The Commons fell just short of a majority for a referendum in indicative voting; revocation was more heavily defeated. But if parliament were now to opt for a general election rather than a referendum, and should our party win a majority, that would be a sufficient mandate to revoke. Our Brexit position provides that clarity. Then, we hope, the country could draw a line under Brexit and get on with the numerous issues currently being ignored.
Objectors will say that the Liberal Democrats won’t win the election; how can the party possibly go from 17 (at the latest, rapidly rising count) to the 325 or so required to win? Actually we could. We have been victims of the first-past-the-post electoral system in every election since the second world war. Even in the doldrums of the last few years, we should have had, on a proportional basis, around 45 MPs rather than 8 in 2015 and 12 in 2017.
But once the vote share rises from the currently projected 20 per cent to the mid-30s, dramatic things start to happen to a party’s fortunes under FPTP: we would then make disproportionate gains. The Scottish National party landslide in Scotland in 2015 and near-landslide in 2017 owed a lot to this phenomenon: the vagaries of FPTP get magnified when four parties are in serious contention for some seats.
With these circumstances replicated around the UK, and Remain now regularly polling a majority, the prospect of the Lib Dems being able to deliver hundreds of seats in the Commons is not nearly as remote as it might first appear. The result would effectively close the Brexit issue down and begin an overhaul of our discredited, horribly dysfunctional, over-centralised constitutional arrangements. We would relish the challenge to launch a democratic revolution.

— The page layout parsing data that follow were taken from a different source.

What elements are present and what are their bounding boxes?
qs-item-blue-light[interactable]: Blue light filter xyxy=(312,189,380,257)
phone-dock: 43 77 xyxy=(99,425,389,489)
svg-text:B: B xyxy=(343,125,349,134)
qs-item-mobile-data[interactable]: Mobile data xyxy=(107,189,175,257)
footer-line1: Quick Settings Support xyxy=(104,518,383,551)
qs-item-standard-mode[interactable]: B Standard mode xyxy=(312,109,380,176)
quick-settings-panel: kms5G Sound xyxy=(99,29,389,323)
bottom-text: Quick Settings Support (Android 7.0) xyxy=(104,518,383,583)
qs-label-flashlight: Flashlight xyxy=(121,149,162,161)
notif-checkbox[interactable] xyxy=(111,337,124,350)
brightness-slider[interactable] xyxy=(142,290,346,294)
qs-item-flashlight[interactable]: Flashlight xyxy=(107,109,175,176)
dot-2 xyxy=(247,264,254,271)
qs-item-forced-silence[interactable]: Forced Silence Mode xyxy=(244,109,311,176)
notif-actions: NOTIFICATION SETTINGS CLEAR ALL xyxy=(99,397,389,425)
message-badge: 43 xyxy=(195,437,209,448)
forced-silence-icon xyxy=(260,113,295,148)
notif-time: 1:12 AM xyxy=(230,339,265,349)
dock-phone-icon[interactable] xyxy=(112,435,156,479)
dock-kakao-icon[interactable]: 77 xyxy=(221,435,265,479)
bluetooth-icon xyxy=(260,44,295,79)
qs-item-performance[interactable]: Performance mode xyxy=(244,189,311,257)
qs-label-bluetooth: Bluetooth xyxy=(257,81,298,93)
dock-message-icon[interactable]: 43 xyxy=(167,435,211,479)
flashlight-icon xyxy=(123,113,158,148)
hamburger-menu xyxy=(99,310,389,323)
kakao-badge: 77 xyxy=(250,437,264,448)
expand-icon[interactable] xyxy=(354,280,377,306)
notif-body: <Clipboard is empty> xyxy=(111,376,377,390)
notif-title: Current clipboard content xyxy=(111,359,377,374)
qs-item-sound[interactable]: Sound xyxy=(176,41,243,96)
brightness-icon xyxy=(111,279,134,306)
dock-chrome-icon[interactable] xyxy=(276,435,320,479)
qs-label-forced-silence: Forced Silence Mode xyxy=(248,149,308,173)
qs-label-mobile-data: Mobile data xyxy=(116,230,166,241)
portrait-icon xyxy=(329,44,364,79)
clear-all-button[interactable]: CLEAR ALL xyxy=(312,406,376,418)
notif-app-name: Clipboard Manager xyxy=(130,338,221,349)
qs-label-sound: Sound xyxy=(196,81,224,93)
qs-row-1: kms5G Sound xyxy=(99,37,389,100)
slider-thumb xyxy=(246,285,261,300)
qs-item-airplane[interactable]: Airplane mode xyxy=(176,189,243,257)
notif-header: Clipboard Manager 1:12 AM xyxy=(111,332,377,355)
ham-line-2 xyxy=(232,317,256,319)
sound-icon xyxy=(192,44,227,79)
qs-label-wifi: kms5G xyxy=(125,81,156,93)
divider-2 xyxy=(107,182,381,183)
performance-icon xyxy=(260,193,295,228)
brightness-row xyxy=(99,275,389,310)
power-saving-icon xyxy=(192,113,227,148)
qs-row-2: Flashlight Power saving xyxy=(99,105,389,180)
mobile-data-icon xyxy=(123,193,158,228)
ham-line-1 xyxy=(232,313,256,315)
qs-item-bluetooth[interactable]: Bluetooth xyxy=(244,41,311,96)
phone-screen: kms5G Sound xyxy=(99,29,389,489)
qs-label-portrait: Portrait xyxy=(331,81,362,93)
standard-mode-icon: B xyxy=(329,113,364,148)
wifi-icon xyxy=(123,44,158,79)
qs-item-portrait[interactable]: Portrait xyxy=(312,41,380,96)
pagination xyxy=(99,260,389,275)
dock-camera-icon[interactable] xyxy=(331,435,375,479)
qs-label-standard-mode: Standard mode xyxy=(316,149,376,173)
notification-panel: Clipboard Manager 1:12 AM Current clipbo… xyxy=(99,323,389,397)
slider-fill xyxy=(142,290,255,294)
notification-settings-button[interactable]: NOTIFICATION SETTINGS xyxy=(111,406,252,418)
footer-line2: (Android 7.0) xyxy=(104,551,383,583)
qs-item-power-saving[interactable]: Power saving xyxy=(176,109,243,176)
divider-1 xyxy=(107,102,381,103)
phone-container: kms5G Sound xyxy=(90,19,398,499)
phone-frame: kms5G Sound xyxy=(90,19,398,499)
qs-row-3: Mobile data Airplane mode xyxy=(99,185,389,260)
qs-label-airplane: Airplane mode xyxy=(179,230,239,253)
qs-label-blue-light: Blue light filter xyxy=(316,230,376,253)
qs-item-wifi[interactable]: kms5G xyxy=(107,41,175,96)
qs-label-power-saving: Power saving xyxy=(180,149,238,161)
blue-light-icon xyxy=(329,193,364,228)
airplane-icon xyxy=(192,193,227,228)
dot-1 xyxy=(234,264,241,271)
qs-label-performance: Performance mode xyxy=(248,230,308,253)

The second scenario is that the government is, despite an apparent lack of activity, engaged in serious attempts to revive a Brexit deal under which Northern Ireland could remain in the EU customs union and the single market. Hitherto that possibility has been anathema to the Democratic Unionist Party, if not to the Remain majority in the province.
Because the DUP has had considerable leverage since 2017 as the guarantor of the Conservatives’ governing majority, uniformity within the UK has acquired an almost religious status, although in practice there are already significant differences. (It is a curious and cynical paradox that the DUP demand lesser rights for the women of Northern Ireland but identical customs arrangements.)
A dramatic U-turn is now conceivable. The government has lost its majority with or without the DUP, so their leverage is diminished. But some Labour MPs, desperate for a deal, may yet capitulate and connive with Mr Johnson to vote for a withdrawal agreement. Of course, serious objections would remain to what is a seriously “hard” Brexit. The original red lines — no single market and no customs union — will still make it, for most of us, a bad deal. And it is blind: the terms of the UK’s future relations with the EU will still have to be negotiated from scratch, from outside.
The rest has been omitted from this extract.